Fig. 13 shows a cross-sectional view of the chassis embodiment 42 in a position to be transmitted, wherein the chassis embodiment 42 is ready for deployment. The plate catch 30a of the plate latch 30 secures the deployment rod plate 32. When the panel latch trigger 30 is pressed or otherwise actuated, the deployment rod panel 32 may be driven forward by the compression spring 33. A tensioner, which may include a constant force spring 34, is operatively connected to a plug 35 by a tension transmitting clip 34 a. The plug 35 is held in the loaded position by the trigger latch lever 31. As deployment rod plate 32 is driven forward by compression spring 33, deployment rod 39 with anchors 28 attached is driven through fascia tissue layer 64, as shown in fig. 17. For some embodiments, when the deployment rod plate 32 reaches the end of its travel, it pushes the latch rod 31 upward and disengages it from the plug 35, allowing the plug 35 to be pulled back by the constant force spring 34 until the plug 35 engages the hand screw 36.
Some vascular closure assembly embodiments 8 may include an actuator assembly 9, which actuator assembly 9 may include a chassis 42 having a distal end and a proximal end. The plug 35 may translate proximally relative to the chassis 42 over a retracted length from a distal position of the plug 35, as shown in fig. 13. Tensioner 34 has a first end secured to chassis 42, a second end releasably secured to plug 35 with tension transmitting clip 34a, and is configured to continuously apply proximally oriented tension to plug 35 relative to chassis 42 over the retracted length of deployment rod 39 and wire 40. The trigger latch 31 may be configured to releasably secure the plug 35 in the distal position against a proximal force applied to the plug 35 by the tensioner 34. The plate 32 may be translatable distally relative to the plug 35 from a proximal cocked position through a deployment length to a distal position that actuates the trigger latch 31 and releases the plug 35, allowing proximal translation of the plug 35 in a retracted length.
Compression spring 33 has a first end operatively connected to plug 35 and a second end operatively plugged to plate 32, compression spring 33 may be configured to apply a distally directed force to plate 32 from a proximal cocked position of plate 32 to a distal position of plate 32 over a deployment length. In some cases, upon actuation or release of compression spring 33, plate 32 translates in limited linear motion relative to plug 35. The plate latch 30 is operatively connected to the chassis 42, which is configured to allow actuation of the plate latch 30 but prevent distal translation of the plate latch 30 relative to the chassis 42. The plate latch 30 may include a plate catch 30a operably connected to the plate 32 and releasably securing the plate 32 in a proximal cocked position. The actuation or deployment button 12 may be operatively coupled to the plate latch 30 and configured to actuate the plate latch 30 to disengage the plate catch 30a from the plate 32.
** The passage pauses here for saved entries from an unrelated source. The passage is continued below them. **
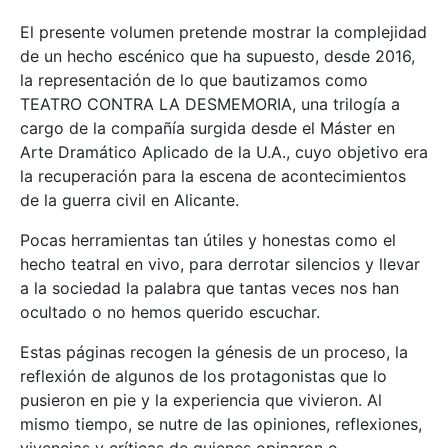
El presente volumen pretende mostrar la complejidad
de un hecho escénico que ha supuesto, desde 2016,
la representación de lo que bautizamos como
TEATRO CONTRA LA DESMEMORIA, una trilogía a
cargo de la compañía surgida desde el Máster en
Arte Dramático Aplicado de la U.A., cuyo objetivo era
la recuperación para la escena de acontecimientos
de la guerra civil en Alicante.
Pocas herramientas tan útiles y honestas como el
hecho teatral en vivo, para derrotar silencios y llevar
a la sociedad la palabra que tantas veces nos han
ocultado o no hemos querido escuchar.
Estas páginas recogen la génesis de un proceso, la
reflexión de algunos de los protagonistas que lo
pusieron en pie y la experiencia que vivieron. Al
mismo tiempo, se nutre de las opiniones, reflexiones,
vivencias y críticas de quienes opinaron o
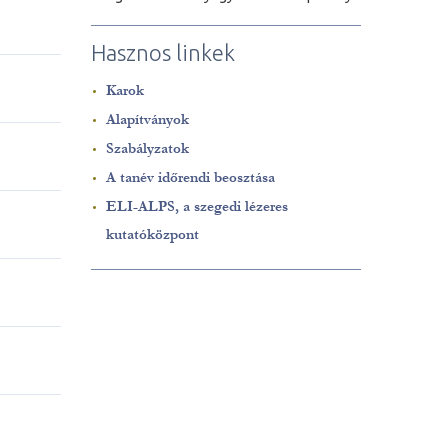
Hasznos linkek
Karok
Alapítványok
Szabályzatok
A tanév időrendi beosztása
ELI-ALPS, a szegedi lézeres
kutatóközpont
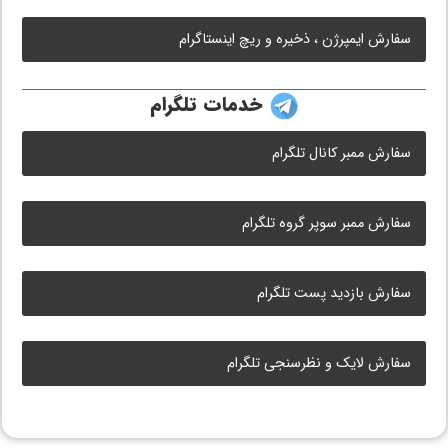
سفارش ایمپرژن ، ذخیره و ریچ اینستاگرام
خدمات تلگرام
سفارش ممبر کانال تلگرام
سفارش ممبر سوپر گروه تلگرام
سفارش بازدید پست تلگرام
سفارش لایک و نظرسنجی تلگرام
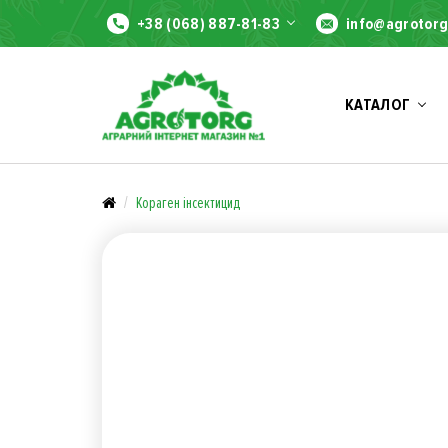
+38 (068) 887-81-83
info@agrotorg
КАТАЛОГ
Кораген інсектицид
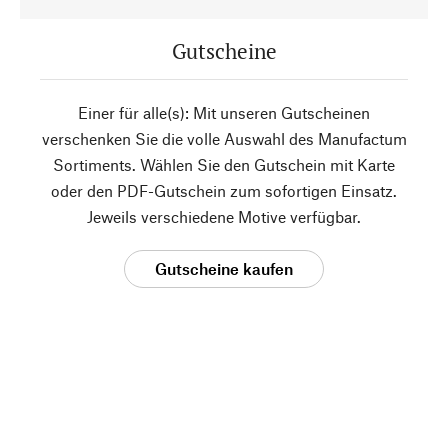
Gutscheine
Einer für alle(s): Mit unseren Gutscheinen
verschenken Sie die volle Auswahl des Manufactum
Sortiments. Wählen Sie den Gutschein mit Karte
oder den PDF-Gutschein zum sofortigen Einsatz.
Jeweils verschiedene Motive verfügbar.
Gutscheine kaufen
The actuator assembly 9 may also include an elongated housing 44, the proximal end of the elongated housing 44 being secured to the distal end of the chassis 42 and including a plurality of anchor deployers 68. Each anchor deployer 68 may be slidably disposed within a corresponding anchor deployer lumen 74 of the elongate housing 44. In some cases, each anchor deployer 68 may include a deployment rod 39 having an elongated resilient configuration, the deployment rod 39 being operably connected to the plate 32 such that distal translation of the plate 32 causes distal translation of the deployment rod 39. In some cases, the anchor 28 may be removably secured to the distal end of the deployment rod 39. In some cases, the plug 35 may include a tubular configuration constrained to translate proximally relative to the chassis 42 in a linear axial direction from a distal position of the plug 35. In some cases, the plate 32 may be disposed within the lumen of the tubular plug 35 and may translate axially within the lumen of the tubular plug 35. For some embodiments, the proximal section of the plug 35 may comprise a threaded barrel section.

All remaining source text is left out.